Instructions for the task. Only the lines below starting at the one containing "material is not" and ending at the one containing "was developed and" belong in the answer, each copied exactly.

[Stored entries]
%%
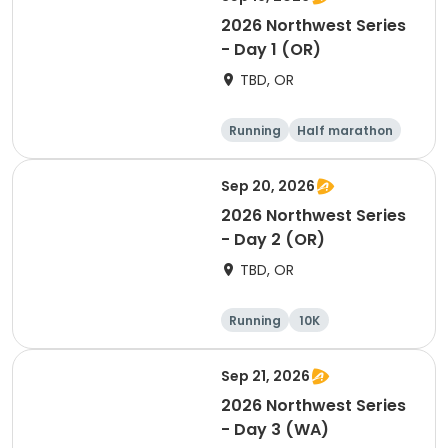
2026 Northwest Series
- Day 1 (OR)
TBD, OR
Running
Half marathon
Marathon
5K
Sep 20, 2026
2026 Northwest Series
- Day 2 (OR)
TBD, OR
Running
10K
Half marathon
Marathon
Sep 21, 2026
2026 Northwest Series
- Day 3 (WA)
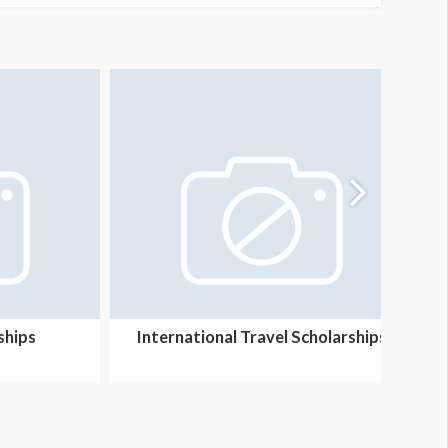
ships
International Travel Scholarships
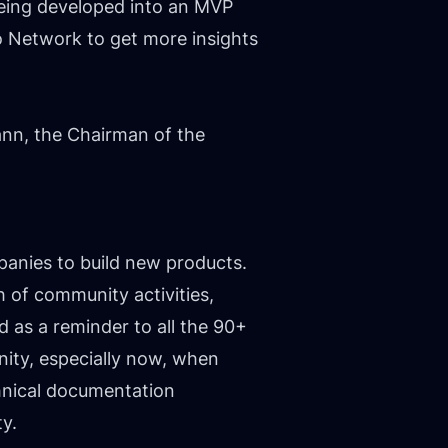
being developed into an MVP
o Network to get more insights
ann, the Chairman of the
panies to build new products.
 of community activities,
d as a reminder to all the 90+
nity, especially now, when
chnical documentation
ty.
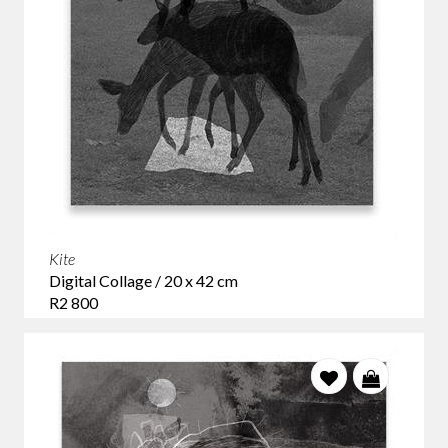
Kite
Digital Collage / 20 x 42 cm
R2 800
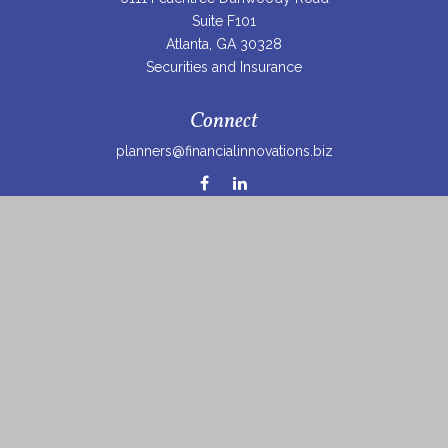
Suite F101
Atlanta,
GA
30328
Securities and Insurance
Connect
planners@financialinnovations.biz
Osaic
Form CRS
Check the background of your financial professional on
FINRA's
BrokerCheck
.
The content is developed from sources believed to be
providing accurate information. The information in this
material is not intended as tax or legal advice. Please
consult legal or tax professionals for specific information
regarding your individual situation. Some of this material
was developed and produced by FMG Suite to provide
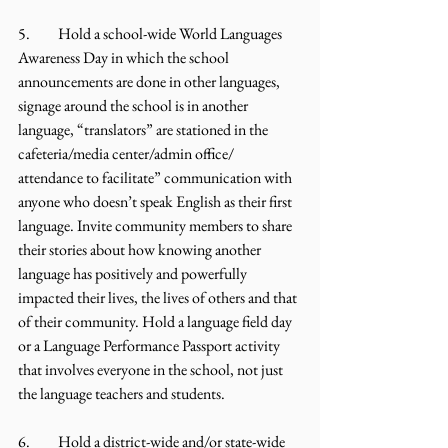
5.	Hold a school-wide World Languages 
Awareness Day in which the school 
announcements are done in other languages, 
signage around the school is in another 
language, “translators” are stationed in the 
cafeteria/media center/admin office/ 
attendance to facilitate” communication with 
anyone who doesn’t speak English as their first 
language. Invite community members to share 
their stories about how knowing another 
language has positively and powerfully 
impacted their lives, the lives of others and that 
of their community. Hold a language field day 
or a Language Performance Passport activity 
that involves everyone in the school, not just 
the language teachers and students.
6.	Hold a district-wide and/or state-wide 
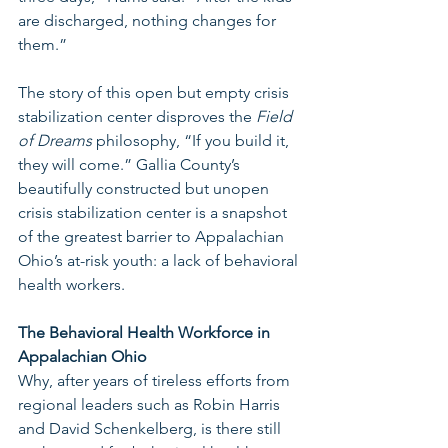
are discharged, nothing changes for 
them.” 
The story of this open but empty crisis 
stabilization center disproves the 
Field 
of Dreams 
philosophy, “If you build it, 
they will come.” Gallia County’s 
beautifully constructed but unopen 
crisis stabilization center is a snapshot 
of the greatest barrier to Appalachian 
Ohio’s at-risk youth: a lack of behavioral 
health workers. 
The Behavioral Health Workforce in 
Appalachian Ohio 
Why, after years of tireless efforts from 
regional leaders such as Robin Harris 
and David Schenkelberg, is there still 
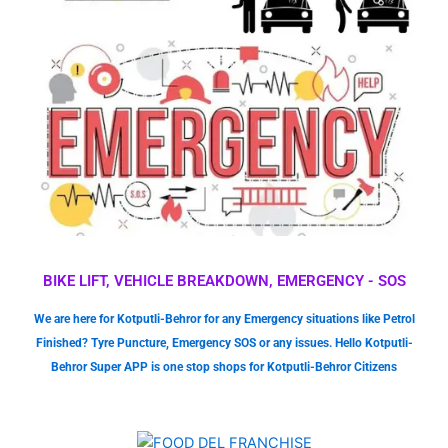
BIKE LIFT, VEHICLE BREAKDOWN, EMERGENCY - SOS
We are here for Kotputli-Behror for any Emergency situations like Petrol
Finished? Tyre Puncture, Emergency SOS or any issues. Hello Kotputli-
Behror Super APP is one stop shops for Kotputli-Behror Citizens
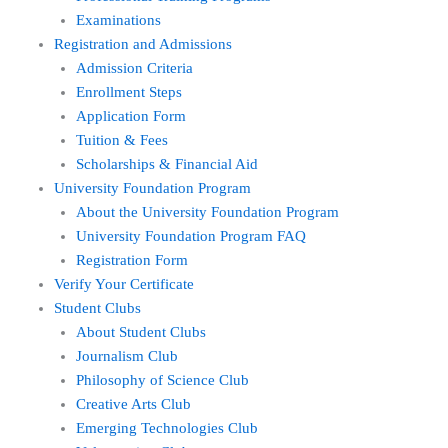
Examinations
Registration and Admissions
Admission Criteria
Enrollment Steps
Application Form
Tuition & Fees
Scholarships & Financial Aid
University Foundation Program
About the University Foundation Program
University Foundation Program FAQ
Registration Form
Verify Your Certificate
Student Clubs
About Student Clubs
Journalism Club
Philosophy of Science Club
Creative Arts Club
Emerging Technologies Club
%%
Response to the task.
material is not intended as tax or legal advice. Please
consult legal or tax professionals for specific information
regarding your individual situation. Some of this material
was developed and produced by FMG Suite to provide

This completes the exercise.